(original) (raw)

Thanks for the details Matt, now I think I can suggest an alternative or provide more reasonable explanation why what you’re doing is right!

Assuming we stick to your current approach, it makes sense to mark the operation legal for vgpr because from RBS point of view the boundaries of the expansion of the instruction are indeed vgpr.

Now, if we want to leverage the infrastructure provided by RBS for this case, a possible alternative would require to unroll the loop (or use a pseudo that would fake the loop unrolling).

Here is what it would look like:

Essentially we would replace:

\`\`\`

= use vgpr

\`\`\`

into

\`\`\`

sgpr1, …, sgprN = extract\_reg vgpr

= use sM sgpr1

…

= use sM sgprN

\`\`\`

In terms of mapping, you would describe vgpr as being broken down in N element of sgpr. The applyMapping would insert the \`extract\_reg\` for repairing and expand the vector use into the scalar uses (or one pseudo with N sgpr as input).

Honestly, I don’t know how much benefit you would get to expose these details to RBS today.

The advantages I see moving forward are:

- At some point I wanted to teach RBS to materialize the repairing code next to the definition (as opposed to the use like we do right now) so that we can reuse that repairing for something else (what you’ve pointed out in your previous reply)

- In the future RBS is supposed to be smart enough to decide that something needs to be scalarized because its uses are cheaper that way. I.e., in your case, the definition of vgpr could be scalarized from the start and we wouldn’t have to insert this repairing code (in other words, RBS would have chosen to scalarize the def of the the vgpr into sgpr instead of repairing the use of the vgpr into sgpr).

Therefore, if we choose not to expose these details to RBS, we shut the door to potential improvements on how the repairing points are inserted/shared and how the cost model is able to deal with choosing the best instructions based on its uses.

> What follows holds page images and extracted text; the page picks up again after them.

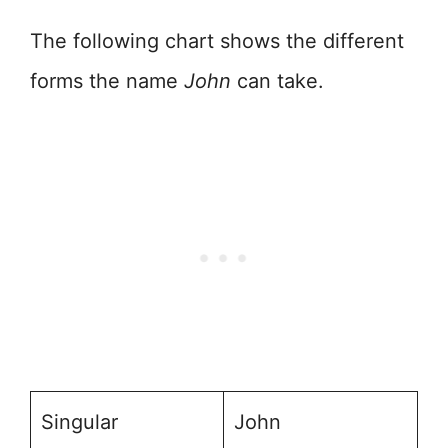
The following chart shows the different
forms the name
John
can take.
Singular
John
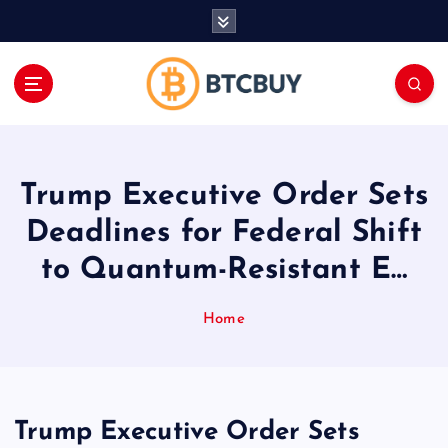
İ
ç
e
r
i
ğ
e
a
Trump Executive Order Sets
t
l
Deadlines for Federal Shift
a
to Quantum-Resistant E…
Home
Trump Executive Order Sets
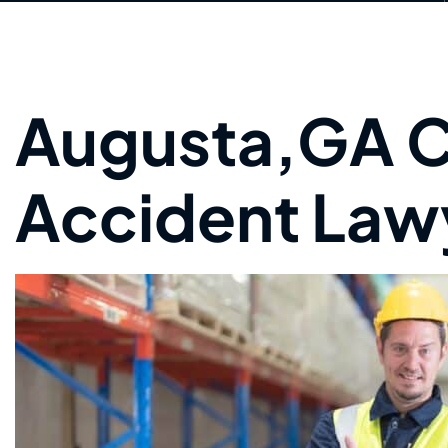
Augusta,GA C
Accident Law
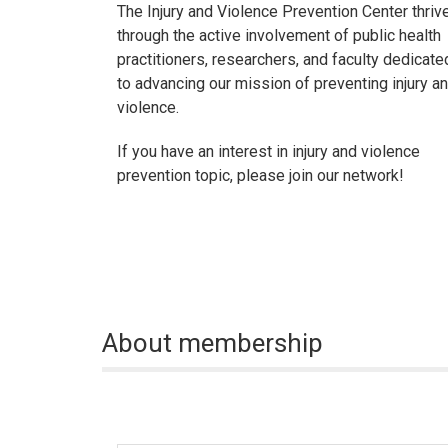
The Injury and Violence Prevention Center thriv
through the active involvement of public health
practitioners, researchers, and faculty dedicate
to advancing our mission of preventing injury a
violence.
If you have an interest in injury and violence
prevention topic, please join our network!
About membership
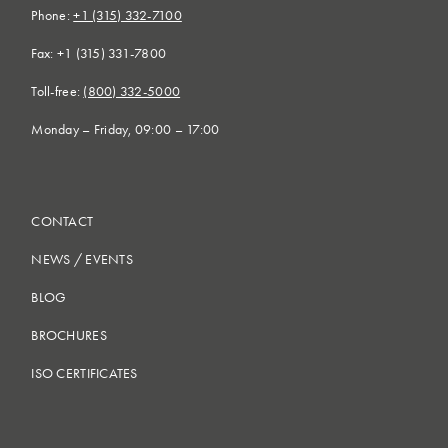
Phone:
+1 (315) 332-7100
Fax: +1 (315) 331-7800
Toll-free:
(800) 332-5000
Monday – Friday, 09:00 – 17:00
CONTACT
NEWS
/
EVENTS
BLOG
BROCHURES
ISO CERTIFICATES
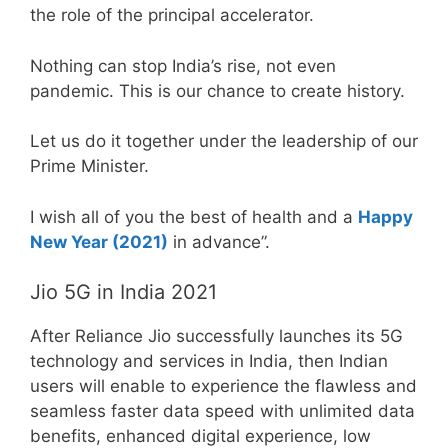
the role of the principal accelerator.
Nothing can stop India’s rise, not even
pandemic. This is our chance to create history.
Let us do it together under the leadership of our
Prime Minister.
I wish all of you the best of health and a
Happy
New Year (2021)
in advance”.
Jio 5G in India 2021
After Reliance Jio successfully launches its 5G
technology and services in India, then Indian
users will enable to experience the flawless and
seamless faster data speed with unlimited data
benefits, enhanced digital experience, low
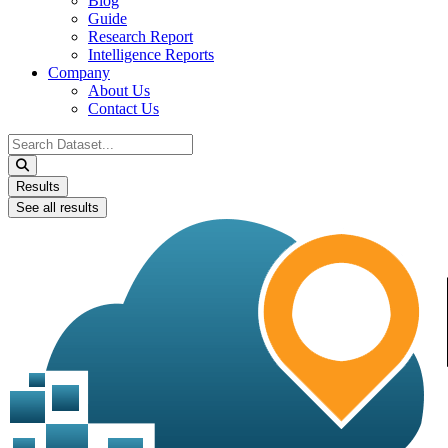
Blog
Guide
Research Report
Intelligence Reports
Company
About Us
Contact Us
Search
...
Results
See all results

Obviously, I haven’t spent a lot of time thinking about for your case, hence it could be completely bogus!

Cheers,

-Quentin

On Feb 26, 2019, at 4:58 PM, Matt Arsenault <arsenm2@gmail.com> wrote:

On Feb 26, 2019, at 7:46 PM, Quentin Colombet <qcolombet@apple.com> wrote:

The only use I would have for the copy is as as a means of passing which registers were already created for the new mapping, after which point I would need to delete it.

Could you describe in pseudo code what the expansion of vgpr into sgpr looks like?
e.g., = use vgpr
And you only support = use sgpr

It’s serializing the vector operation. There’s an additional optimization to reduce the number of loop iterations when multiple work items/lanes/threads have the same value in them which happens in practice, but essentially it does:

Save Execution Mask
For (Lane : Wavefront/Warp) {
Enable Lane, Disable all other lanes
SGPR = read SGPR value for current lane from VGPR
VGPRResult\[Lane\] = use\_op SGPR
}
Restore Execution Mask

Eventually it might be nice to have optimizations to only emit one of these loops when multiple consecutive instructions need the same register handled (which I suspect will happen frequently with image samplers), but I haven’t really thought about what that should look like yet.

-Matt